What you should do: Would you transcribe the listing that follows, character for character, and omit its images?

Input data:
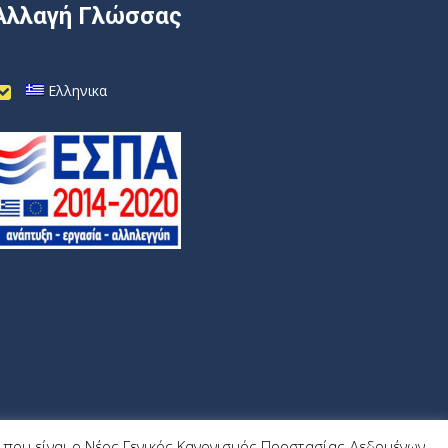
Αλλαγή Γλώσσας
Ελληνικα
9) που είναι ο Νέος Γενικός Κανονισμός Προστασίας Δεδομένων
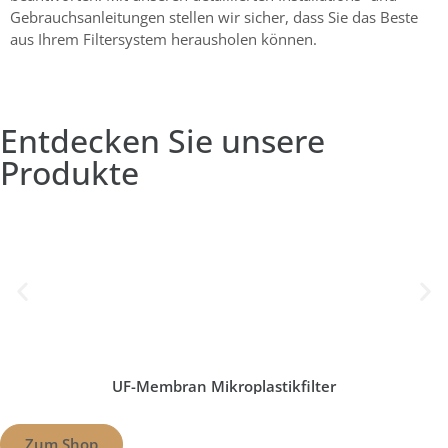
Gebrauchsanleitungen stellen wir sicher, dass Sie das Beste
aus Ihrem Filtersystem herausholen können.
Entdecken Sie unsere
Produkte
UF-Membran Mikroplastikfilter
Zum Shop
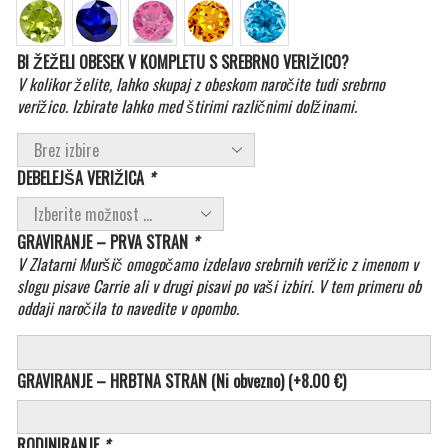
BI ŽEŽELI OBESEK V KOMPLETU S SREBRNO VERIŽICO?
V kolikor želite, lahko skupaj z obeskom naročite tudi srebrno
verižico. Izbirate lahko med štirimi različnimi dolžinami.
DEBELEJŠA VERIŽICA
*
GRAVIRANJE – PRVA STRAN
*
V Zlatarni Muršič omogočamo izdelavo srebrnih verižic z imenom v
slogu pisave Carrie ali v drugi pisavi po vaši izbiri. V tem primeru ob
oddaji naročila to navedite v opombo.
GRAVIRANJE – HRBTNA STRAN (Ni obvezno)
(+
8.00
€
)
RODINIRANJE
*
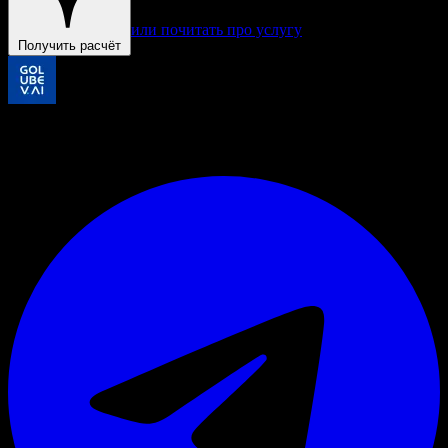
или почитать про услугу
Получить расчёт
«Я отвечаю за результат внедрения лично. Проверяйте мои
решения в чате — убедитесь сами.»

Reply:
Αλλαγή Γλώσσας
Ελληνικα
9) που είναι ο Νέος Γενικός Κανονισμός Προστασίας Δεδομένων
Gebrauchsanleitungen stellen wir sicher, dass Sie das Beste
aus Ihrem Filtersystem herausholen können.
Entdecken Sie unsere
Produkte
UF-Membran Mikroplastikfilter
Zum Shop
BI ŽEŽELI OBESEK V KOMPLETU S SREBRNO VERIŽICO?
V kolikor želite, lahko skupaj z obeskom naročite tudi srebrno
verižico. Izbirate lahko med štirimi različnimi dolžinami.
DEBELEJŠA VERIŽICA
*
GRAVIRANJE – PRVA STRAN
*
V Zlatarni Muršič omogočamo izdelavo srebrnih verižic z imenom v
slogu pisave Carrie ali v drugi pisavi po vaši izbiri. V tem primeru ob
oddaji naročila to navedite v opombo.
GRAVIRANJE – HRBTNA STRAN (Ni obvezno)
(+
8.00
€
)
RODINIRANJE
*
или почитать про услугу
Получить расчёт
«Я отвечаю за результат внедрения лично. Проверяйте мои
решения в чате — убедитесь сами.»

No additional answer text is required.